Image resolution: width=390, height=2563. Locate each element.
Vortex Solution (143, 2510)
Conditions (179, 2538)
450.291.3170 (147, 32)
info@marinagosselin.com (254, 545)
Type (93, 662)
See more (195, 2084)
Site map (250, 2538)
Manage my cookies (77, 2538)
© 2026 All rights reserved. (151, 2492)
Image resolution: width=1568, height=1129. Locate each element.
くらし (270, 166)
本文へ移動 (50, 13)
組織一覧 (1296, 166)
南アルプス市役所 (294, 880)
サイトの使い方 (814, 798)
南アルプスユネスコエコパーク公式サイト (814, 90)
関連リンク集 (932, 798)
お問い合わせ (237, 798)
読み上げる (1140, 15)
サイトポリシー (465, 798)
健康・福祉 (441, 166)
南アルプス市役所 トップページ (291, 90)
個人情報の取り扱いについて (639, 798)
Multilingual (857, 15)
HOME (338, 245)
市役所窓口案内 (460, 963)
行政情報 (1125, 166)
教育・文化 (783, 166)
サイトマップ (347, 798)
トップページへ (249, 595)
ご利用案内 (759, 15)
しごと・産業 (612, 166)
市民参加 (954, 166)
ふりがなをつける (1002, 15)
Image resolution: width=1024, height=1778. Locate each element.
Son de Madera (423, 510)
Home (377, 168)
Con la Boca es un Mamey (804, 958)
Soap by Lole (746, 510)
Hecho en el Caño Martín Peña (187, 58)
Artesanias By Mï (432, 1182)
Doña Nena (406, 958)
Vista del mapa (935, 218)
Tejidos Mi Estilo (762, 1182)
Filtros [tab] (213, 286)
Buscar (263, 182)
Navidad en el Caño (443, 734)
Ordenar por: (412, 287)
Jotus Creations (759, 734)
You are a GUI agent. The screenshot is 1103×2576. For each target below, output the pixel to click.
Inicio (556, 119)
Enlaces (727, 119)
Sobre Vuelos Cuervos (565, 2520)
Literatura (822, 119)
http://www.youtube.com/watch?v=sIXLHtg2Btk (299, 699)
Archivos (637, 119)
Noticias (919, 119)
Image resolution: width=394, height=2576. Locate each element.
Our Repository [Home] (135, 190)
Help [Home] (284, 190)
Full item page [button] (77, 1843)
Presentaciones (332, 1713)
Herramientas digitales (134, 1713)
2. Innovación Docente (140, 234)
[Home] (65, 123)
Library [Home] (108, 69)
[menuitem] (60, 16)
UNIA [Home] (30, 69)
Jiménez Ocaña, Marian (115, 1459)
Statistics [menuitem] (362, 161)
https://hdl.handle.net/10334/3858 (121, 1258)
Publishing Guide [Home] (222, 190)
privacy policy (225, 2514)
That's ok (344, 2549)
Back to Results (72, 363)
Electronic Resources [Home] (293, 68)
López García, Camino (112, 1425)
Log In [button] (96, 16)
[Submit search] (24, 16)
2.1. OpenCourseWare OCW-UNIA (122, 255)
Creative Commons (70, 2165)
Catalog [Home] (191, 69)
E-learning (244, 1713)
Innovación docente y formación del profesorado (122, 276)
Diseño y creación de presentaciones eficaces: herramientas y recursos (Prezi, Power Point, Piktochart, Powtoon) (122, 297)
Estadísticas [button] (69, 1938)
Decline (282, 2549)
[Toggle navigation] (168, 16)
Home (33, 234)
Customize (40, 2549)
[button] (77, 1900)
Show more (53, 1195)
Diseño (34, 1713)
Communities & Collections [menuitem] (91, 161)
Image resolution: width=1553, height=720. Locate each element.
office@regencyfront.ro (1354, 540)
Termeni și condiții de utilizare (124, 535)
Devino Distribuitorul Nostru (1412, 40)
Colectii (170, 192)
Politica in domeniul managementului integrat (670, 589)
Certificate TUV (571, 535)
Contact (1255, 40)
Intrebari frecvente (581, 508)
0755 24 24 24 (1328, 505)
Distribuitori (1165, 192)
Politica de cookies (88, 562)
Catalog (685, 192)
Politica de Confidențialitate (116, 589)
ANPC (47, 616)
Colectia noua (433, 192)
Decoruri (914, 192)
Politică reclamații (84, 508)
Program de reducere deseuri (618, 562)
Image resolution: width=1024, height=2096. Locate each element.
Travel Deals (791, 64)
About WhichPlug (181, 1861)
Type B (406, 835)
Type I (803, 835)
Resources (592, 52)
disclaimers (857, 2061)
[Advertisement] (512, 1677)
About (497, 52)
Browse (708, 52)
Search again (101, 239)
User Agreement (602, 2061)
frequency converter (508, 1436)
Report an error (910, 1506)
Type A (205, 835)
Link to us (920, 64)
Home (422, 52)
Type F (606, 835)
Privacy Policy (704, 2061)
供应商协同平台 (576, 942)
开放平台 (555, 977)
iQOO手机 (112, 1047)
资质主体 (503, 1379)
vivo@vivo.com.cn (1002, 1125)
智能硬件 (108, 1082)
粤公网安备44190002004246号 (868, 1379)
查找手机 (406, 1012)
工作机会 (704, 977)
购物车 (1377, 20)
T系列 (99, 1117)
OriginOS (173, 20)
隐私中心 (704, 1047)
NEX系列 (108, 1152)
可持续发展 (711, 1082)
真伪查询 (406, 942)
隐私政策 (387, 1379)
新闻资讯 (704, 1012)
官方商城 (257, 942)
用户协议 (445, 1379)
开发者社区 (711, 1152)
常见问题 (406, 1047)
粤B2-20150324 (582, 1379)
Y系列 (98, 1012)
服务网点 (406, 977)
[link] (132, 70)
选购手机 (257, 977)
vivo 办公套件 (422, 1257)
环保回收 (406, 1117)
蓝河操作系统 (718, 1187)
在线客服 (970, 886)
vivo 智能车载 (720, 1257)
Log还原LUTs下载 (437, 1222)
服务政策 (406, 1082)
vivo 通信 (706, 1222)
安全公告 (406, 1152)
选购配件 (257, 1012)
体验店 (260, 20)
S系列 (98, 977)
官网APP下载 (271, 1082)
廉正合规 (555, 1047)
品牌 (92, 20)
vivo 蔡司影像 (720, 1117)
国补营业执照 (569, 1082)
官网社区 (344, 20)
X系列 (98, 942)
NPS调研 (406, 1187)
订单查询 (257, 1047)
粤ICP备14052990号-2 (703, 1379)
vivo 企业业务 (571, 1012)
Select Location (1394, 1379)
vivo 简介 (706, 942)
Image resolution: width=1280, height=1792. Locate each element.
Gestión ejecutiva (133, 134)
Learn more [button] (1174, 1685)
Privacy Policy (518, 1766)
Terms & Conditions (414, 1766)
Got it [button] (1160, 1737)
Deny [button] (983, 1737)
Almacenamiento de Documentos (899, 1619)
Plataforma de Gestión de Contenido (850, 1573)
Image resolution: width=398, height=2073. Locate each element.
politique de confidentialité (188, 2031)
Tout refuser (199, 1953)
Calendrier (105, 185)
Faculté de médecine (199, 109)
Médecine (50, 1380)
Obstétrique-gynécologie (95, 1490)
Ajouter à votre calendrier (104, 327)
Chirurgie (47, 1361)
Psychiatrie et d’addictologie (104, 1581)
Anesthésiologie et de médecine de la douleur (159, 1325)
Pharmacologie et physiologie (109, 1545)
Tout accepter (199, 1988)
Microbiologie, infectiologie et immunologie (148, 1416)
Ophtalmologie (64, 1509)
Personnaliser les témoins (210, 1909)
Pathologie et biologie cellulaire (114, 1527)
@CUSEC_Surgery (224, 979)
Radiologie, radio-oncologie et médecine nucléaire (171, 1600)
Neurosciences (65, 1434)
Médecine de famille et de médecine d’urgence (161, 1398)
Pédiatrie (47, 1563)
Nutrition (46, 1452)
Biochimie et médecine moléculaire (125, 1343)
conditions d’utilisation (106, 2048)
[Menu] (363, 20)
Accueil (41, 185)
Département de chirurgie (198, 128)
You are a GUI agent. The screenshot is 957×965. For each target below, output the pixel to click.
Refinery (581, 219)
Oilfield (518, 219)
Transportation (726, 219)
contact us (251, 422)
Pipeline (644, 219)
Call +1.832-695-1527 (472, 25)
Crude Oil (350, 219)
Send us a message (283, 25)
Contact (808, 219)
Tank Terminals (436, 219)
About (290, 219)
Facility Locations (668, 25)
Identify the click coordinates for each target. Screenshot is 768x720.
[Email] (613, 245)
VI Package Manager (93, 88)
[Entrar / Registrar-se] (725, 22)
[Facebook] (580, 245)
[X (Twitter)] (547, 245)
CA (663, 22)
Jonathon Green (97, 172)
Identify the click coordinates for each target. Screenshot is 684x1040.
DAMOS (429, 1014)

Problem to work on: Nothing but the lines from the one that contains "You are a GUI agent. The screenshot is 957×965." through the end of the listing above should be copied, each exactly as written.

Answer to the exercise:
You are a GUI agent. The screenshot is 957×965. For each target below, output the pixel to click.
Refinery (581, 219)
Oilfield (518, 219)
Transportation (726, 219)
contact us (251, 422)
Pipeline (644, 219)
Call +1.832-695-1527 (472, 25)
Crude Oil (350, 219)
Send us a message (283, 25)
Contact (808, 219)
Tank Terminals (436, 219)
About (290, 219)
Facility Locations (668, 25)
Identify the click coordinates for each target. Screenshot is 768x720.
[Email] (613, 245)
VI Package Manager (93, 88)
[Entrar / Registrar-se] (725, 22)
[Facebook] (580, 245)
[X (Twitter)] (547, 245)
CA (663, 22)
Jonathon Green (97, 172)
Identify the click coordinates for each target. Screenshot is 684x1040.
DAMOS (429, 1014)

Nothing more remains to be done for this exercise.